┌─ Extracted entries
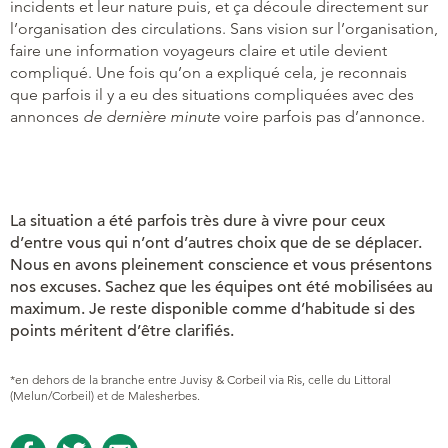
incidents et leur nature puis, et ça découle directement sur
l’organisation des circulations. Sans vision sur l’organisation,
faire une information voyageurs claire et utile devient
compliqué. Une fois qu’on a expliqué cela, je reconnais
que parfois il y a eu des situations compliquées avec des
annonces
de dernière minute
voire parfois pas d’annonce.
La situation a été parfois très dure à vivre pour ceux
d’entre vous qui n’ont d’autres choix que de se déplacer.
Nous en avons pleinement conscience et vous présentons
nos excuses. Sachez que les équipes ont été mobilisées au
maximum. Je reste disponible comme d’habitude si des
points méritent d’être clarifiés.
*en dehors de la branche entre Juvisy & Corbeil via Ris, celle du Littoral
(Melun/Corbeil) et de Malesherbes.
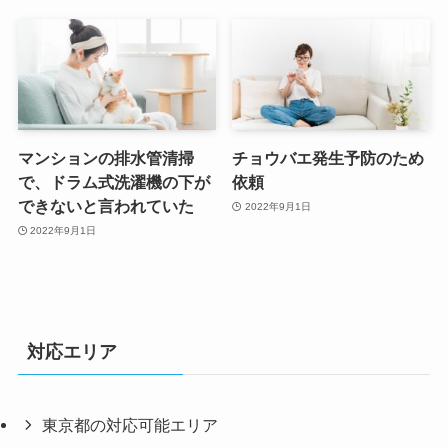
マンションの排水管清掃
チョウバエ発生予防のため
で、ドラム式洗濯機の下が
依頼
できないと言われていた
2022年9月1日
2022年9月1日
対応エリア
東京都の対応可能エリア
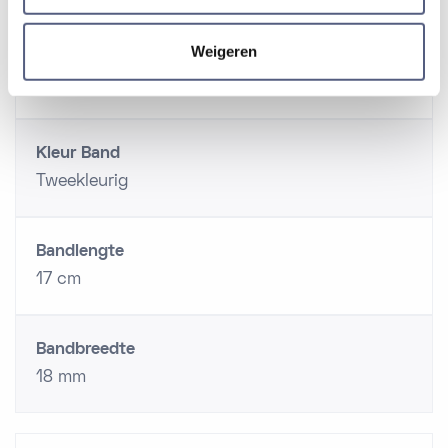
Weigeren
Type sluiting
Vouwsluiting met drukker
Kleur Band
Tweekleurig
Bandlengte
17 cm
Bandbreedte
18 mm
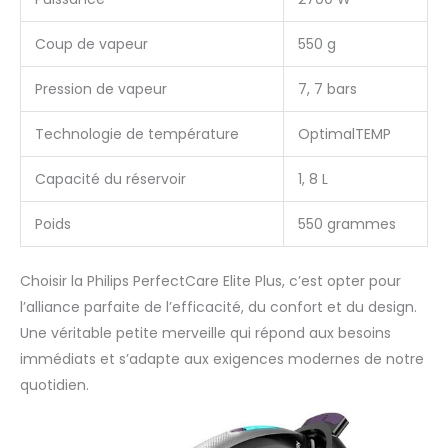
Coup de vapeur
550 g
Pression de vapeur
7, 7 bars
Technologie de température
OptimalTEMP
Capacité du réservoir
1, 8 L
Poids
550 grammes
Choisir la Philips PerfectCare Elite Plus, c’est opter pour
l’alliance parfaite de l’efficacité, du confort et du design.
Une véritable petite merveille qui répond aux besoins
immédiats et s’adapte aux exigences modernes de notre
quotidien.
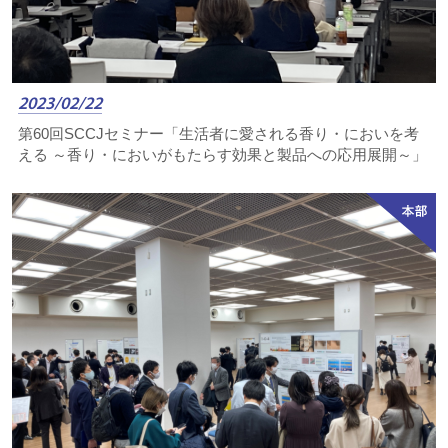
2023/02/22
第60回SCCJセミナー「生活者に愛される香り・においを考
える ～香り・においがもたらす効果と製品への応用展開～」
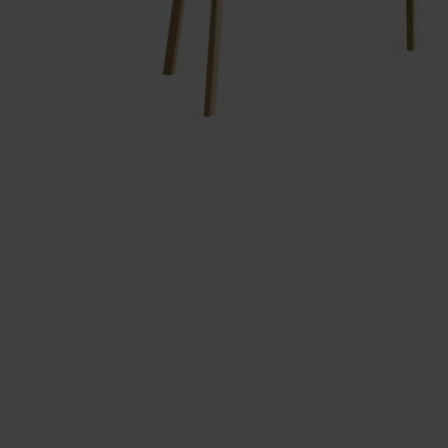
HAY - KNIT - STUMPTJENER - HVID
HAY - KNIT -
1.899,00
DKK
1.899,00
DK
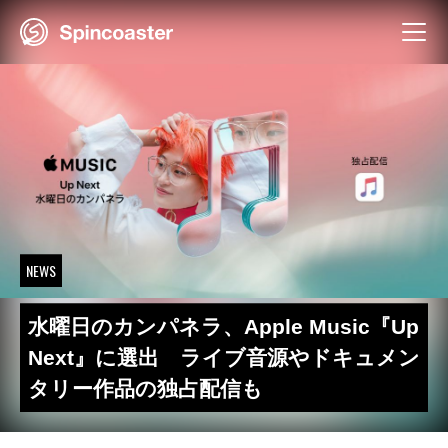
Skip
to
content
NEWS
水曜日のカンパネラ、Apple Music『Up
Next』に選出 ライブ音源やドキュメン
タリー作品の独占配信も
└─
Copy needed, without pictures: the lines of the listing above from the line containing "(Melun/Corbeil) et de Malesherbes." up to and including the line containing "550 grammes", set down exactly.

(Melun/Corbeil) et de Malesherbes.
マンションの排水管清掃
チョウバエ発生予防のため
で、ドラム式洗濯機の下が
依頼
できないと言われていた
2022年9月1日
2022年9月1日
対応エリア
東京都の対応可能エリア
Weigeren
Type sluiting
Vouwsluiting met drukker
Kleur Band
Tweekleurig
Bandlengte
17 cm
Bandbreedte
18 mm
Coup de vapeur
550 g
Pression de vapeur
7, 7 bars
Technologie de température
OptimalTEMP
Capacité du réservoir
1, 8 L
Poids
550 grammes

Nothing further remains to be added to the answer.